Forge Discovery Guide
This guide explains how the current fluid forge flow discovers local context before it scaffolds a project.
Current public entry point
Use fluid forge, not the older fluid forge --mode copilot examples that may still appear in archived material.
Examples:
fluid forge
fluid forge --discovery-path ./data
fluid forge --discovery-path ../shared-schemas
fluid forge --no-discover
What discovery is for
Discovery gives Forge grounded local context so it can:
- ask fewer follow-up questions
- infer useful provider or domain hints
- summarize local schemas without sending raw rows
- generate a stronger first contract draft
What Forge scans
Forge may inspect local:
- SQL files
- dbt projects
- Terraform files
- existing FLUID contracts
- README headings
- sample CSV, JSON, JSONL, Parquet, and Avro files
Optional helpers
If you want richer Parquet and Avro schema inspection, install the optional discovery helpers:
pip install "data-product-forge[copilot]"
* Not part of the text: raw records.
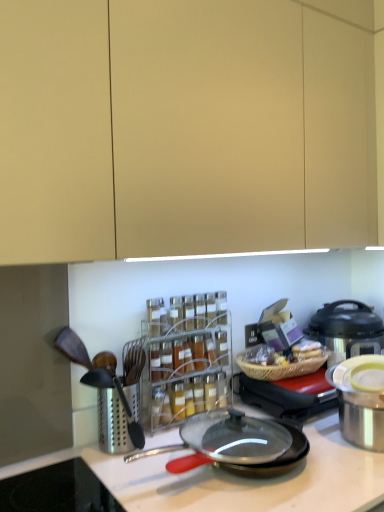 Question: Is clear plastic spice rack at center situated inside black non-stick frying pan at center or outside?

Choices:
 (A) inside
 (B) outside

Answer: (B)

Question: From their relative heights in the image, would you say clear plastic spice rack at center is taller or shorter than black non-stick frying pan at center?

Choices:
 (A) tall
 (B) short

Answer: (A)

Question: Which of these objects is positioned farthest from the stainless steel pot at right, the 1th appliance positioned from the front?

Choices:
 (A) metallic silver pot at right, arranged as the first appliance when viewed from the back
 (B) black non-stick frying pan at center
 (C) clear plastic spice rack at center
 (D) stainless steel grater at left
 (E) metallic silver pressure cooker at right

Answer: (D)

Question: Based on their relative distances, which object is nearer to the stainless steel pot at right, the 1th appliance positioned from the front?

Choices:
 (A) black non-stick frying pan at center
 (B) clear plastic spice rack at center
 (C) stainless steel grater at left
 (D) metallic silver pot at right, which ranks as the 2th appliance in front-to-back order
 (E) metallic silver pressure cooker at right

Answer: (D) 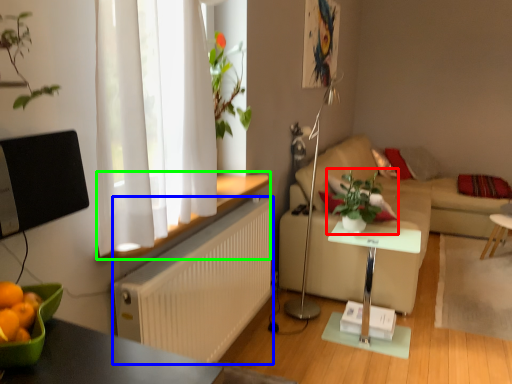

That adds local readers such as pyarrow and fastavro. Without them, Forge can still discover files, but schema extraction is more limited.
Privacy boundary
Discovery is metadata-first.
Forge sends distilled summaries such as:
- column names
- inferred scalar types
- referenced tables
- provider hints
- existing contract ids and expose ids
Forge does not send:
- raw sample rows
- full file contents
- secrets
- API keys
- passwords
How discovery affects generation
Discovery is combined with:
- CLI flags
- current-run answers
- optional project memory
- built-in defaults
That combined context shapes the contract draft and any follow-up prompts.